# RF5 GitHub Repo-Level Metrics

The following fields are included in the GitHub-based metrics analysis for Retro Funding 5:

1. `artifact_url`: Repository URL associated with the project based on the application. A project may have multiple repos in its application.
2. `project_name`: Name of the project.
3. `project_category_id`: Category ID of the project (1, 2, 3).
4. `num_contributors`: Total number of contributors before August 1, 2024. A contributor is defined as any non-bot user that has contributed to the repository (since 2015) by committing code directly to a repository, opening an issue, or opening/reviewing a pull request.
5. `num_trusted_contributors`: Number of trusted contributors before August 1, 2024. A subset of the contributors defined above, this is the number of contributors that are also in the top 420 of the [OpenRank](https://openrank.com/) developer trust score.
6. `num_contributors_last_6_months`: Number of contributors over the period Feburary 1, 2024 - August 1, 2024.
7. `num_stars`: Total number of stars as of September 23, 2024.
8. `num_trusted_stars`: Number of stars from trusted users before August 1, 2024. A subset of the stars defined above, this is the number of stars from users that are also in the top 420 of the [OpenRank](https://openrank.com/) developer trust score.
9. `trust_weighted_stars`: This metric is a percentage score between 0% and 100%, representing the sum of the reputation share of the developers who starred the repo.  If all developers in OpenRank developer ranking have starred a particular repo, the metric's value is going to be 100% for this particular repo. The more and the higher ranked developer who starred the repo, the higher the percentage value, the higher impact and quality of this repo. We calculate this metric by first calculating every developer's reputation share (%) based on their OpenRank score, then sum them up if they starred the target repo.
10. `num_forks`: Total number of forks as of September 23, 2024.
11. `num_trusted_forks`: Number of forks from trusted users before August 1, 2024. A subset of the forks defined above, this is the number of forks from users that are also in the top 420 of the [OpenRank](https://openrank.com/) developer trust score.
12. `trust_weighted_forks`: This metric is a percentage score between 0% and 100%, representing the sum of the reputation share of the developers who forked the repo. If all developers in OpenRank developer ranking have forked a particular repo, the metric's value is going to be 100% for this particular repo.

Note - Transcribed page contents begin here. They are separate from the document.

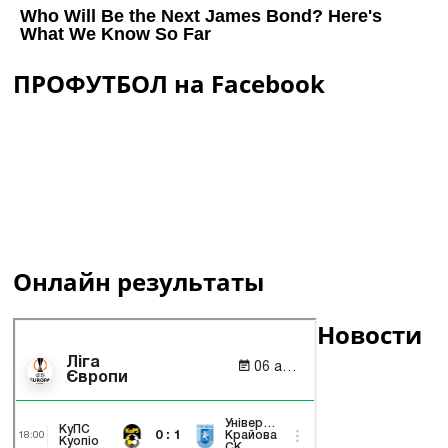
ПРОФУТБОЛ на Facebook
Онлайн результаты
Новости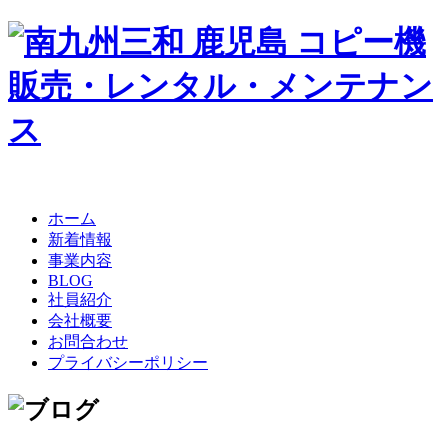
ホーム
新着情報
事業内容
BLOG
社員紹介
会社概要
お問合わせ
プライバシーポリシー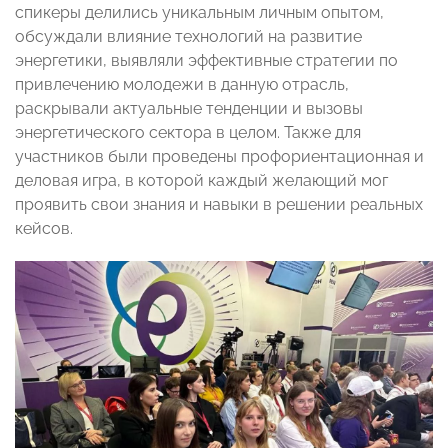
спикеры делились уникальным личным опытом,
обсуждали влияние технологий на развитие
энергетики, выявляли эффективные стратегии по
привлечению молодежи в данную отрасль,
раскрывали актуальные тенденции и вызовы
энергетического сектора в целом. Также для
участников были проведены профориентационная и
деловая игра, в которой каждый желающий мог
проявить свои знания и навыки в решении реальных
кейсов.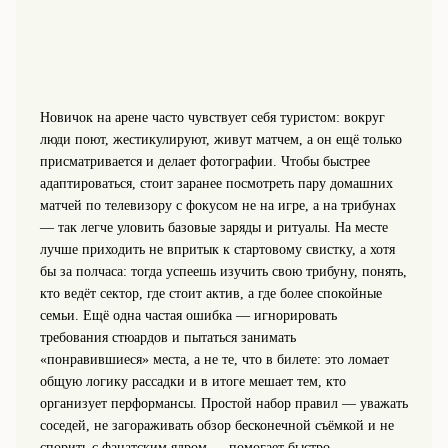
Новичок на арене часто чувствует себя туристом: вокруг
люди поют, жестикулируют, живут матчем, а он ещё только
присматривается и делает фотографии. Чтобы быстрее
адаптироваться, стоит заранее посмотреть пару домашних
матчей по телевизору с фокусом не на игре, а на трибунах
— так легче уловить базовые заряды и ритуалы. На месте
лучше приходить не впритык к стартовому свистку, а хотя
бы за полчаса: тогда успеешь изучить свою трибуну, понять,
кто ведёт сектор, где стоит актив, а где более спокойные
семьи. Ещё одна частая ошибка — игнорировать
требования стюардов и пытаться занимать
«понравившиеся» места, а не те, что в билете: это ломает
общую логику рассадки и в итоге мешает тем, кто
организует перформансы. Простой набор правил — уважать
соседей, не загораживать обзор бесконечной съёмкой и не
спорить с фанатским ядром — помогает быстро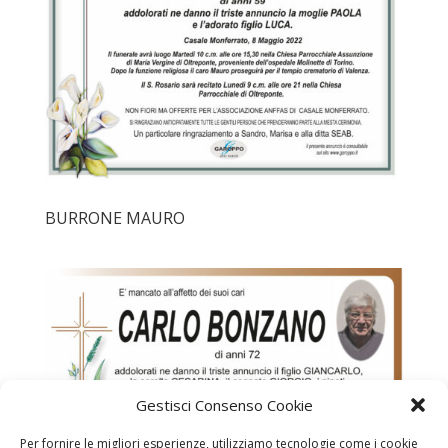
BURRONE MAURO
Gestisci Consenso Cookie
Per fornire le migliori esperienze, utilizziamo tecnologie come i cookie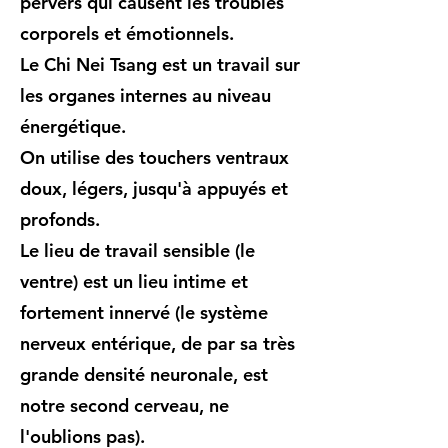
pervers qui causent les troubles
corporels et émotionnels.
Le Chi Nei Tsang est un travail sur
les organes internes au niveau
énergétique.
On utilise des touchers ventraux
doux, légers, jusqu'à appuyés et
profonds.
Le lieu de travail sensible (le
ventre) est un lieu intime et
fortement innervé (le système
nerveux entérique, de par sa très
grande densité neuronale, est
notre second cerveau, ne
l'oublions pas).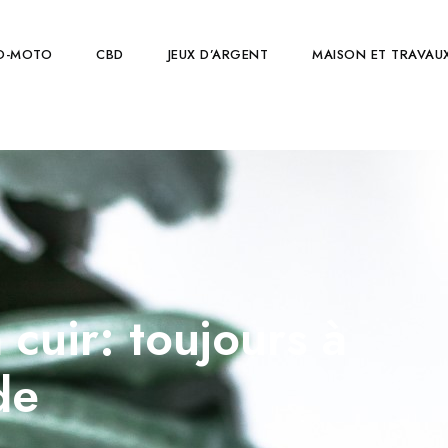
O-MOTO
CBD
JEUX D’ARGENT
MAISON ET TRAVAU
 cuir: toujours à
de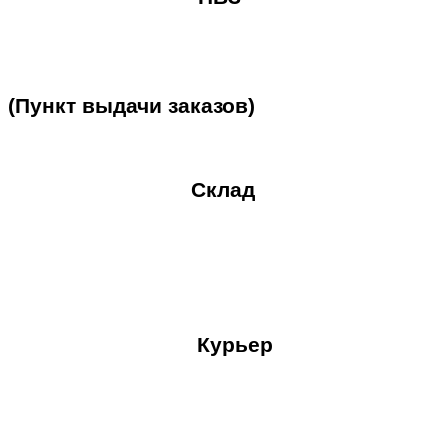
(Пункт
выдачи
заказов)
Склад
Курьер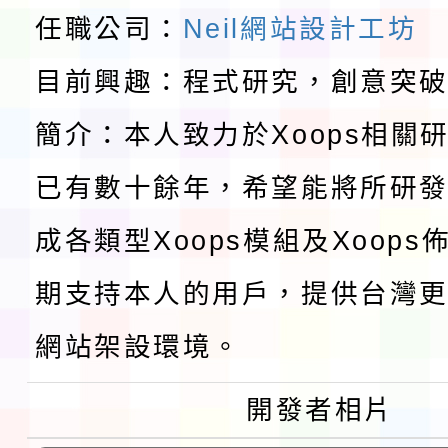
請一案
報
淨零綠領人才培育課程
任職公司：
Neil網站設計工坊
目前興趣：程式研究，創意突
檢送桃園市115學年度
簡介：本人致力於Xoops相關
及師生本土語及新住民
115年食農教育專業人
已有數十餘年，希望能將所研
實施要點各1份
程
函轉國家通訊傳播委員會
成各類型Xoops模組及Xoop
鎮韌性（防空）演習－
「115年金融知識線上
期支持本人的用戶，提供台灣更
速演練執行計畫」
法」
本校115學年度第1學
網站架設環境。
第3次招考代課鐘點教
檢送「桃園市115學年
開發者相片
告(不再辦理後續甄選)
賽實施要點」1份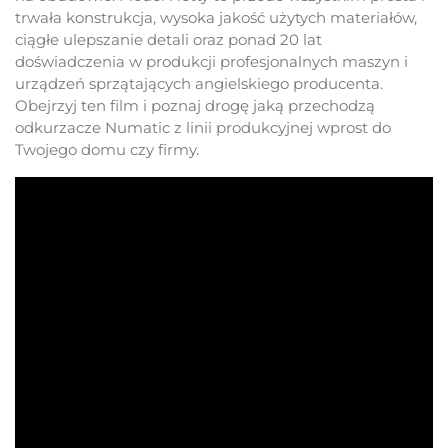
trwała konstrukcja, wysoka jakość użytych materiałów,
ciągłe ulepszanie detali oraz ponad 20 lat
doświadczenia w produkcji profesjonalnych maszyn i
urządzeń sprzątających angielskiego producenta.
Obejrzyj ten film i poznaj drogę jaką przechodzą
odkurzacze Numatic z linii produkcyjnej wprost do
Twojego domu czy firmy.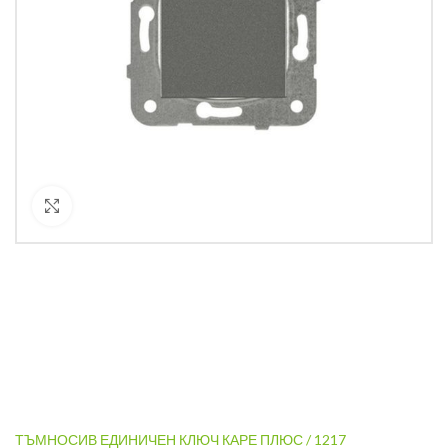
Кликнете за уголемяване
ТЪМНОСИВ ЕДИНИЧЕН КЛЮЧ КАРЕ ПЛЮС / 1217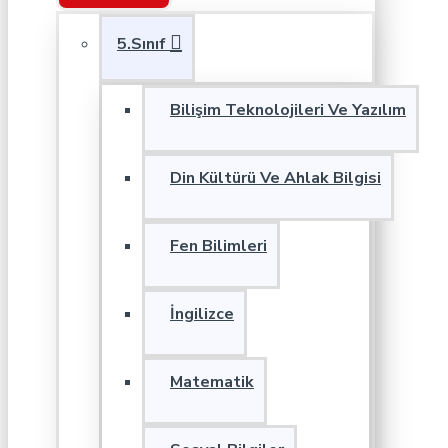
5.Sınıf
Bilişim Teknolojileri Ve Yazılım
Din Kültürü Ve Ahlak Bilgisi
Fen Bilimleri
İngilizce
Matematik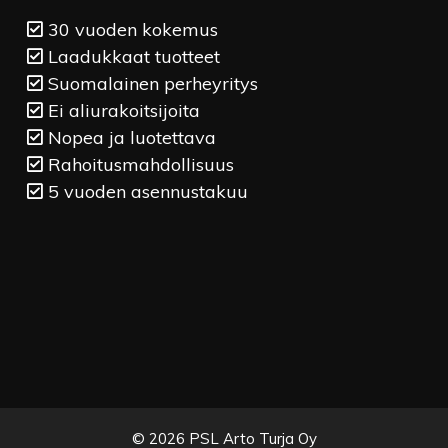
30 vuoden kokemus
Laadukkaat tuotteet
Suomalainen perheyritys
Ei aliurakoitsijoita
Nopea ja luotettava
Rahoitusmahdollisuus
5 vuoden asennustakuu
© 2026 PSL Arto Turja Oy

The more and the higher ranked developer who forked the target repo, the higher the percentage value, the higher impact and quality of this repo. We calculate this metric by first calculating every developer's reputation share (%) based on their OpenRank score, then sum them up if they forked the target repo.
13. `trust_rank_for_repo_in_category`: Ranking of the repository's OpenRank trust score within its category. A score of 1 indicates the highest ranking repo in its category.
14. `age_of_project_years`: Age of the project in years, measured from the project's first public commit to August 1, 2024.
15. `license(s)`: License(s) used by the project.
16. `application_id`: Application ID in the sign-up and voting UIs.

In [1]:
from google.cloud import bigquery
import json
import os
import pandas as pd

In [2]:
# https://docs.opensource.observer/docs/get-started/
# add GCP project and credentials here

PROJECT = 'opensource-observer'
os.environ['GOOGLE_APPLICATION_CREDENTIALS'] = '../../../gcp_credentials.json'
client = bigquery.Client()

# Load and process the applications

In [3]:
applications = json.load(open("data/applications.json"))
print(len(applications))

147


In [4]:
projects_data = []

for app in applications:
    project = app.get('project', {})
    repos = project.get('repos', [])
    project_name = project.get('name')
    project_id = project.get('id')
    category_id = app['impactStatementAnswer'][0]['impactStatement']['categoryId']
    application_id = app['impactStatementAnswer'][0]['applicationId']

    if repos:
        for repo in repos:
            repo_url = repo.get('url', None)
            
            # fix one edge case
            if repo_url.lower() == 'https://github.com/protocolguild/membership':
                repo_url = 'https://github.com/protocolguild/documentation'

            projects_data.append({
                'project_name': project_name,
                'project_id': project_id,
                'application_id': application_id,
                'category_id': category_id,
                'repo_url': repo_url,
                'repo_name': repo.get('name', None)                
            })
    else:
        projects_data.append({
            'project_name': project_name,
            'project_id': project_id,
            'application_id': application_id,
            'category_id': category_id,
            'repo_url': None,
            'repo_name': None            
        })

df_projects = pd.DataFrame(projects_data)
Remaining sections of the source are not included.